As we know, the learning rate is a hugely impactful parameter when training neural networks. Instead of having a flat learning rate over the entire course of training, the ADAM optimization algorithm is an adaptation of stochastic gradient descent {SGD} that modifies the learning rates used for each parameter over the course of training based on the moving average of the gradient - $dLoss/dp$ - and the moving average of the squared gradient - $dLoss^2/dp$. The basic idea behind this is that if your parameter {gradient} keeps on going in the same direction, you can expect that it will keep going in the same direction, and it'd be useful to increase your learning rate to get there fast. Alternatively, if your gradient is sort of bouncing around, then you probably want a smaller learning rate so you can settle into a more delicately optimized paramter value. ADAM didn't actually introduce this concept {often referred to as momentum}, but was novel for using parameter-specific adaptive learning rates in combination with these moving averages of gradients and squared gradients.
ADAM tends to perform very well in practice and is quite popular. Because of the adaptive learning rates, it tends to require less learning rate tuning and tends to converge faster than traditional SGD. It also, I believe, can be combined effectively with other optimization approaches, like learning-rate schedulers {e.g. one-cycle-policy}. Usually, the weight given to the moving averages is set to about 0.9 for the average gradient and 0.999 for the average squared gradient - i.e. the latter relies most heavily on the moving average, because squared values can be very bouncy and have high variance.
"Adam: A Method for Stochastic Optimization" is a seminal paper that introduces the Adam optimization algorithm, an efficient method for adapting learning rates for each parameter in a neural network model. The key difference between Adam and earlier first-order gradient-based optimization methods, like stochastic gradient descent {SGD}, is that Adam computes adaptive learning rates for different parameters using estimates of first and second moments of the gradients, while SGD uses a fixed learning rate for all parameters.

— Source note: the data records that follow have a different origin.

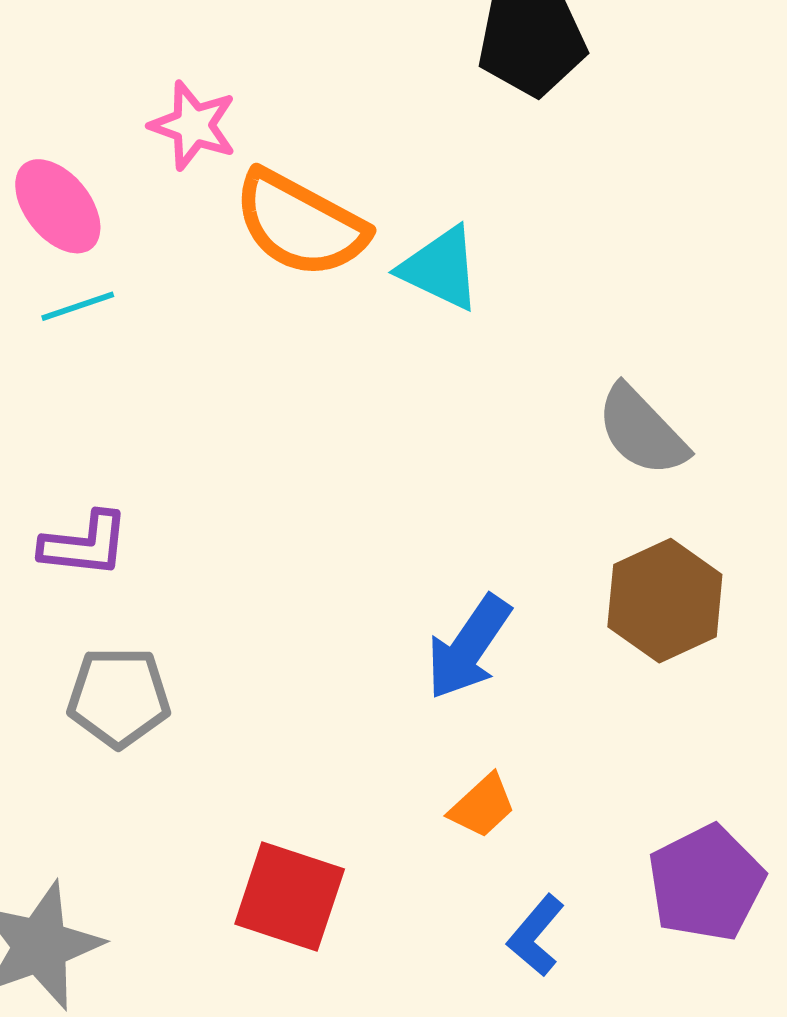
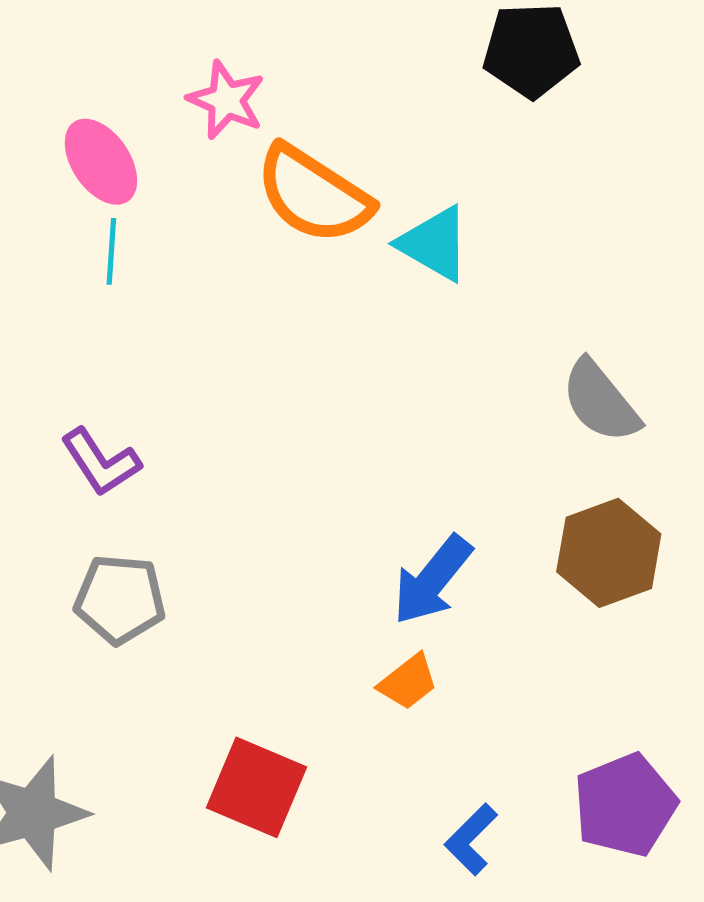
cyan line: (78, 306) -> (111, 251), turned -72
purple L-shape: (85, 544) -> (101, 462), turned 46
orange trapezoid: (482, 806) -> (408, 682), moved

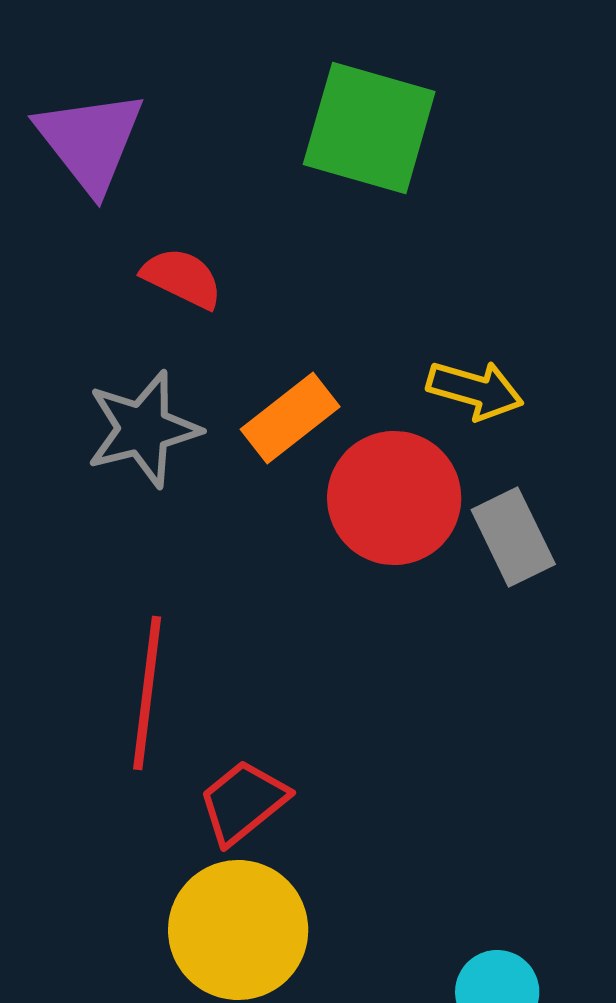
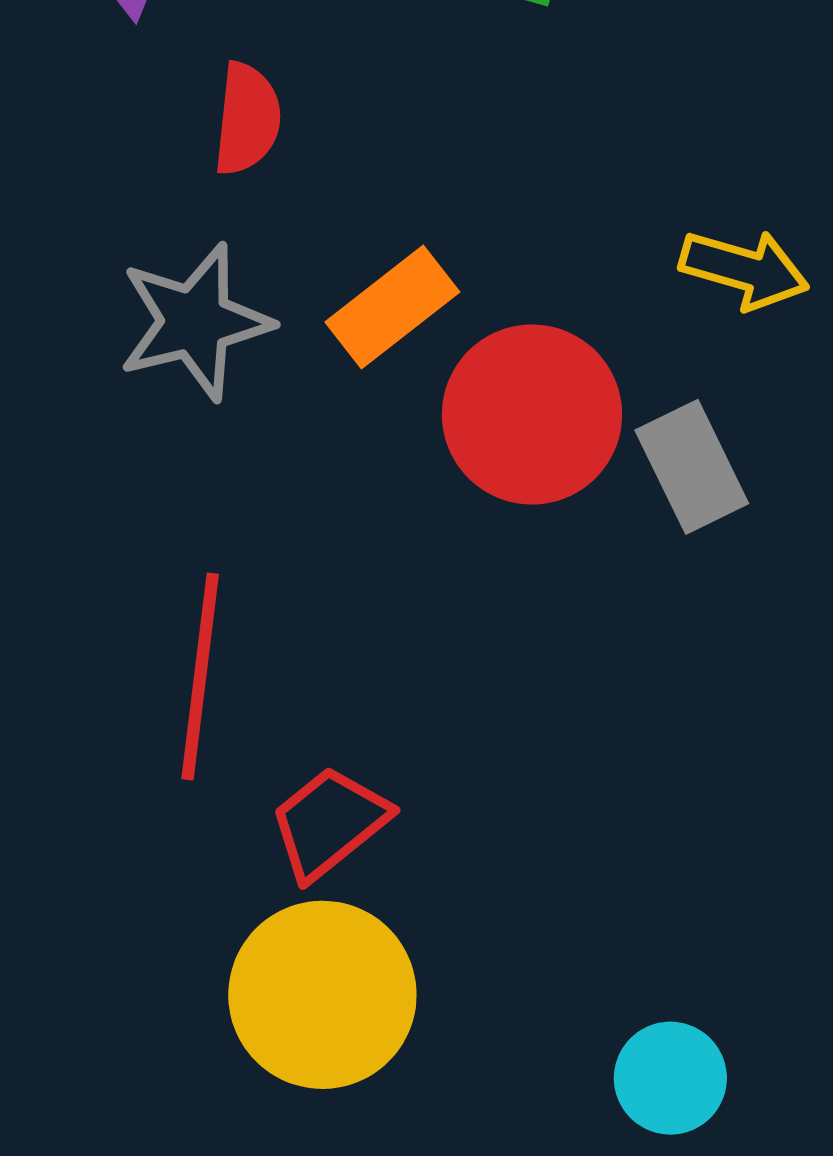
red semicircle: (182, 278) -> (247, 119), turned 70
yellow arrow: (475, 390) -> (744, 269), moved

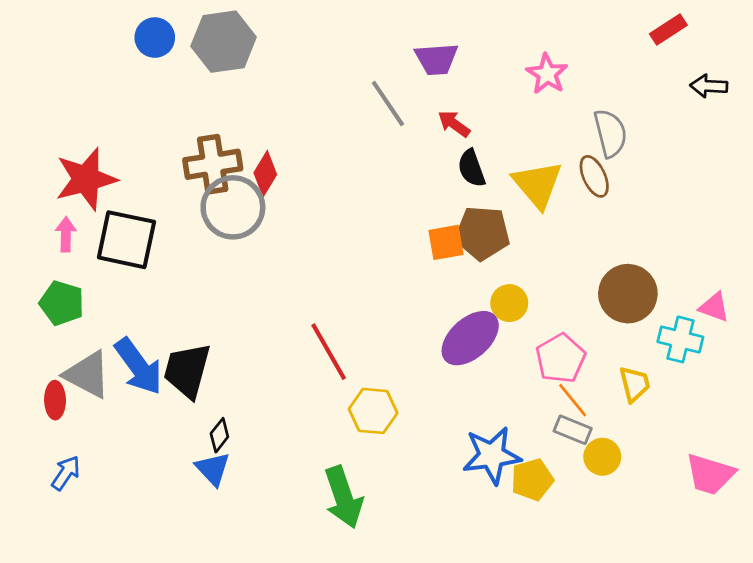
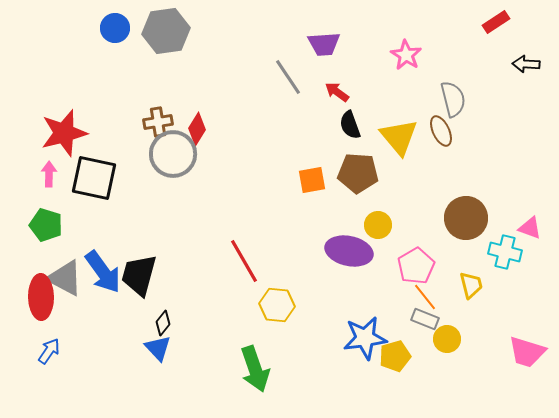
brown cross: (213, 164) -> (158, 122), size x0.7
orange square: (446, 242) -> (312, 180), moved
purple ellipse: (470, 338) -> (349, 251), turned 54
red ellipse: (55, 400) -> (41, 297), size x1.6

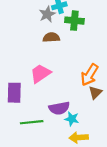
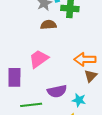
orange arrow: (90, 75) -> (85, 59), turned 60
cyan star: (72, 119) -> (79, 100), moved

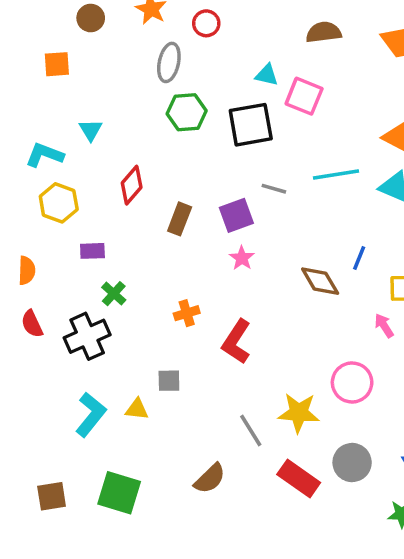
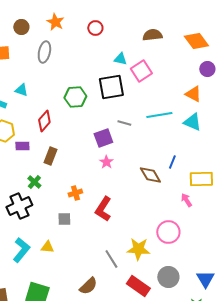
red circle: (206, 23) -> (95, 28), moved
gray ellipse: (169, 62) -> (44, 52), moved
pink square: (304, 96) -> (141, 71), turned 35
green hexagon: (187, 112) -> (75, 97), moved
cyan triangle: (91, 130) -> (21, 90), turned -40
brown rectangle: (180, 219) -> (50, 156), moved
purple rectangle: (92, 251) -> (22, 146), moved
gray square: (169, 381) -> (64, 219), moved

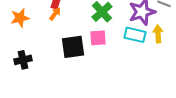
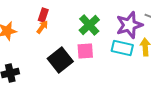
black square: (73, 47) -> (60, 60), turned -30

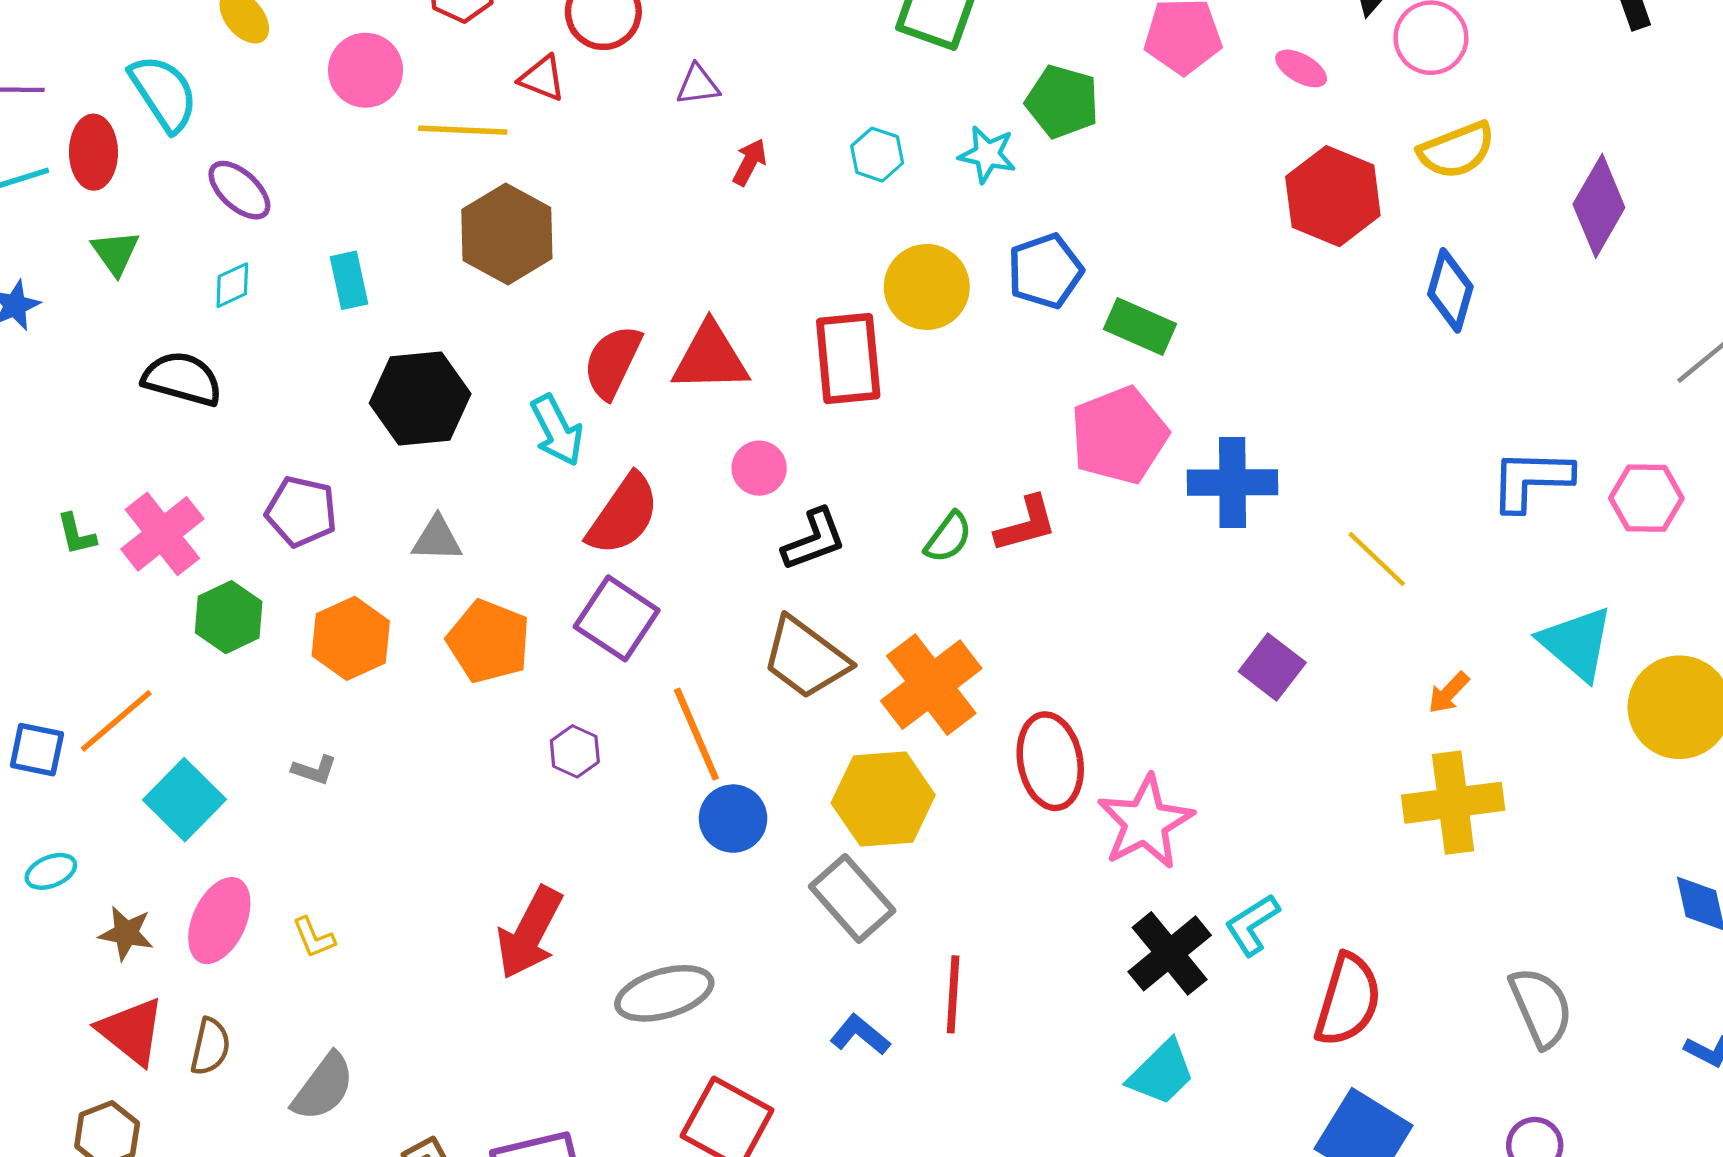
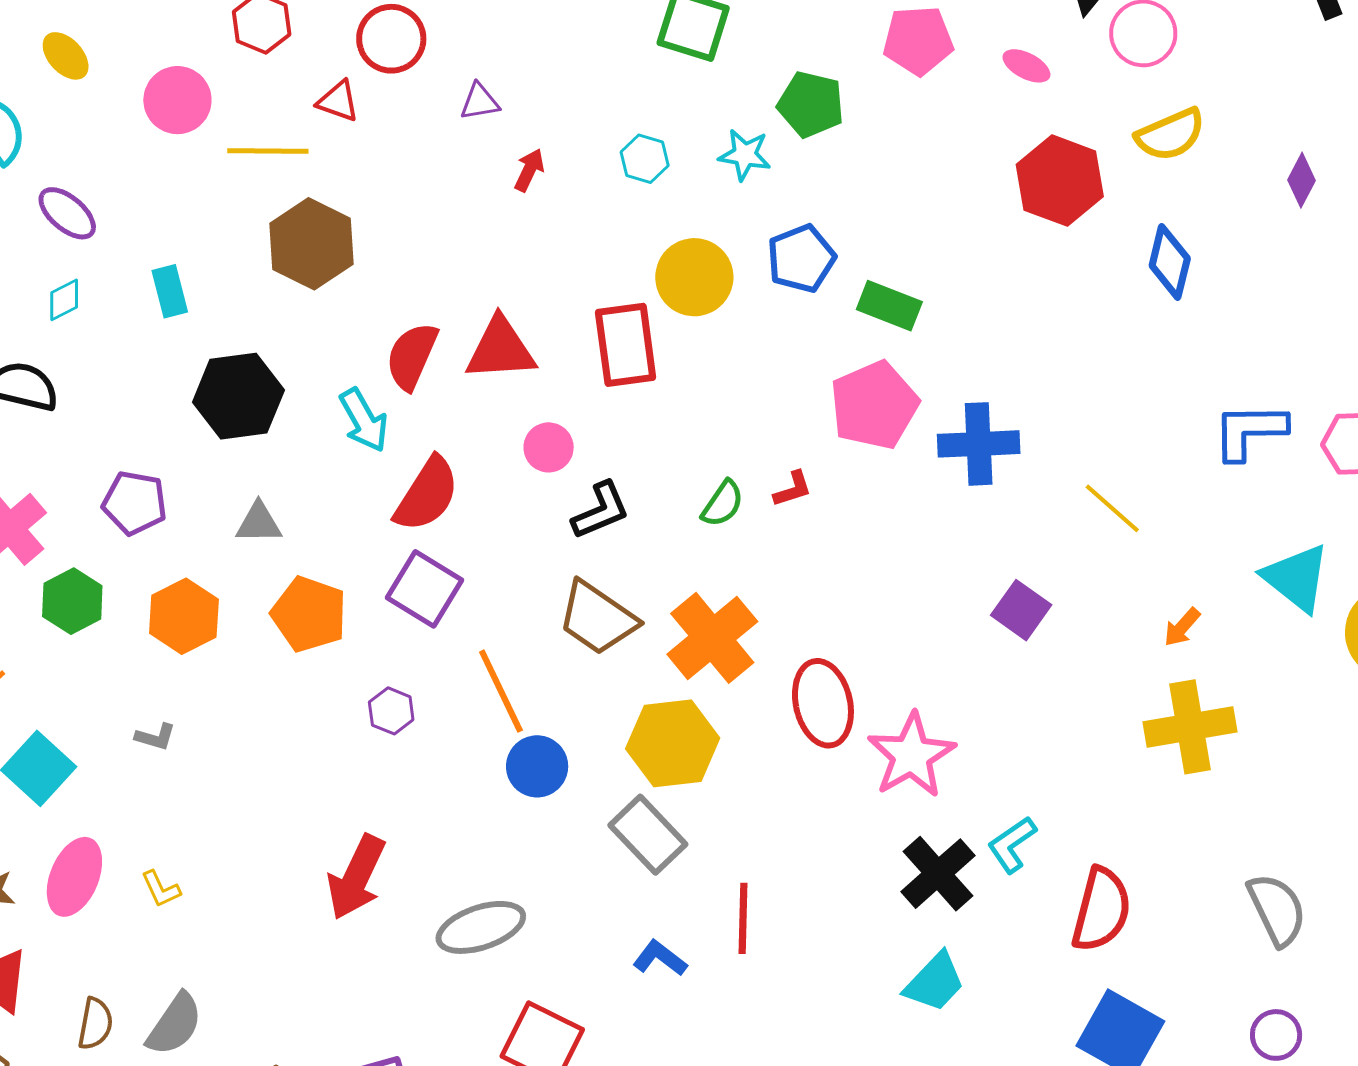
purple diamond: (1599, 206) -> (1302, 180), size x0.6
red L-shape: (1026, 524) -> (793, 489), size x0.7
brown semicircle: (210, 1047) -> (95, 1024), moved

In more detail, the Adam algorithm calculates an exponential moving average of the gradient and the squared gradient, and these moving averages are then used to scale the learning rate for each weight in the neural network. The moving averages themselves are estimates of the first moment {the mean: $ \frac{1}{n}\sum_{i=1}^{n} x_i$} and the second raw moment {the uncentered variance: $\frac{1}{n}\sum_{i=1}^{n} x_i^2$} of the gradient.
The algorithm is defined as follows:
Initialize the first and second moment vectors, (m) and (v), to 0.
For each iteration (t):
a. Obtain the gradients (g_t) on the current mini-batch.
b. Update biased first moment estimate: (m_t = \beta_1 m_{t-1} + (1 - \beta_1) g_t).
c. Update biased second raw moment estimate: (v_t = \beta_2 v_{t-1} + (1 - \beta_2) g_t^2).
d. Compute bias-corrected first moment estimate: (\hat{m}_t = m_t / (1 - \beta_1^t)).
e. Compute bias-corrected second raw moment estimate: (\hat{v}_t = v_t / (1 - \beta_2^t)).
f. Update parameters: ( \theta_{t+1} = \theta_t - \alpha \hat{m}_t / (\sqrt{\hat{v}_t} + \epsilon)).
Here, (\beta_1) and (\beta_2) are the decay rates for the moving averages {typically set to 0.9 and 0.999, respectively}, (\alpha) is the step size or learning rate {typically set to 0.001}, and (\epsilon) is a small constant added for numerical stability {typically set to (10^{-8})}.
One of the major advantages of Adam over traditional SGD is that it requires less tuning of the learning rate and converges faster in practice. It is also invariant to diagonal rescaling of the gradients, which makes it well-suited for problems with sparse gradients or with noisy and/or sparse updates.